● **SUPPLIED ENTRIES**:
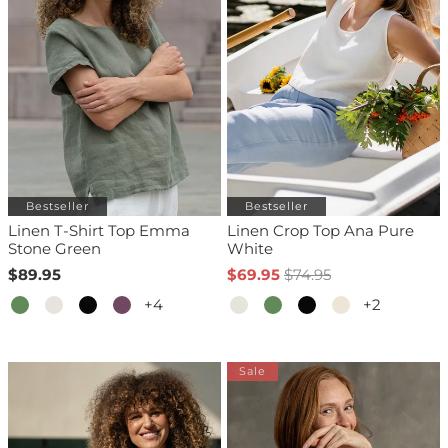
Bestseller
Bestseller
Linen T-Shirt Top Emma
Linen Crop Top Ana Pure
Stone Green
White
$89.95
$69.95
$74.95
+4
+2
Sale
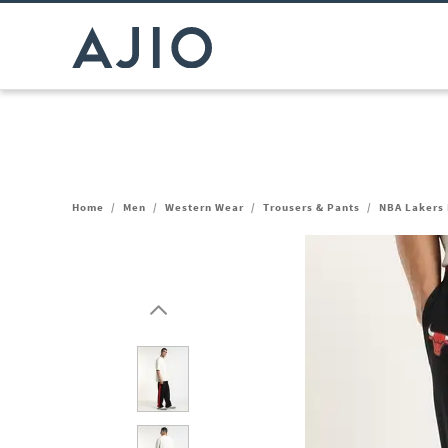
Home
/
Men
/
Western Wear
/
Trousers & Pants
/
NBA Lakers 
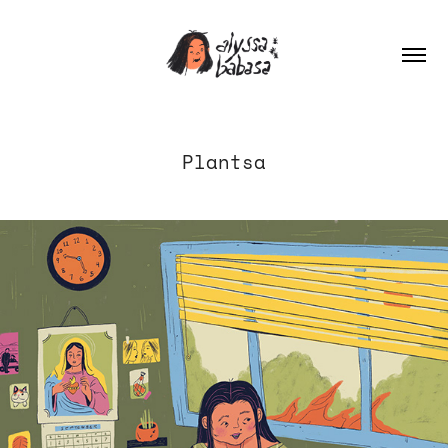
Plantsa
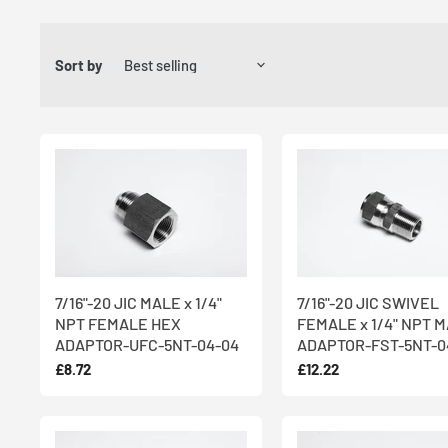
We’ve been trading for over 30 years and export to over 50 cou
in West Yorkshire. With
international shipping and same day d
Sort by
fittings quickly and easily, with
urgent orders for stock parts d
Our 75-strong workforce includes a team of highly specialised
Female Adaptors, which are all
CNC lathe-turned
and made fr
resistance and teamed with its hygienic qualities and aestheti
Need something more bespoke for your Male x Female Adaptor
stock levels of raw materials so all parts can be rapidly manufact
team on 01274 852 066 to discuss your requirements.
7/16"-20 JIC MALE x 1/4"
7/16"-20 JIC SWIVEL
NPT FEMALE HEX
FEMALE x 1/4" NPT 
ADAPTOR-UFC-5NT-04-04
ADAPTOR-FST-5NT-0
£8.72
£12.22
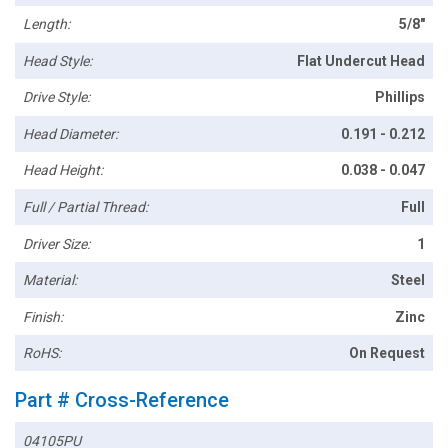
Length:
5/8"
Head Style:
Flat Undercut Head
Drive Style:
Phillips
Head Diameter:
0.191 - 0.212
Head Height:
0.038 - 0.047
Full / Partial Thread:
Full
Driver Size:
1
Material:
Steel
Finish:
Zinc
RoHS:
On Request
Part # Cross-Reference
04105PU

● **WHAT THIS TASK INVOLVES**:
Output all the material exactly. The pictures are to be left out.

● **EXERCISE RESULT**:
Bestseller
Bestseller
Linen T-Shirt Top Emma
Linen Crop Top Ana Pure
Stone Green
White
$89.95
$69.95
$74.95
+4
+2
Sale
Home
/
Men
/
Western Wear
/
Trousers & Pants
/
NBA Lakers 
Plantsa
We’ve been trading for over 30 years and export to over 50 cou
in West Yorkshire. With
international shipping and same day d
Sort by
fittings quickly and easily, with
urgent orders for stock parts d
Our 75-strong workforce includes a team of highly specialised
Female Adaptors, which are all
CNC lathe-turned
and made fr
resistance and teamed with its hygienic qualities and aestheti
Need something more bespoke for your Male x Female Adaptor
stock levels of raw materials so all parts can be rapidly manufact
team on 01274 852 066 to discuss your requirements.
7/16"-20 JIC MALE x 1/4"
7/16"-20 JIC SWIVEL
NPT FEMALE HEX
FEMALE x 1/4" NPT 
ADAPTOR-UFC-5NT-04-04
ADAPTOR-FST-5NT-0
£8.72
£12.22
Length:
5/8"
Head Style:
Flat Undercut Head
Drive Style:
Phillips
Head Diameter:
0.191 - 0.212
Head Height:
0.038 - 0.047
Full / Partial Thread:
Full
Driver Size:
1
Material:
Steel
Finish:
Zinc
RoHS:
On Request
Part # Cross-Reference
04105PU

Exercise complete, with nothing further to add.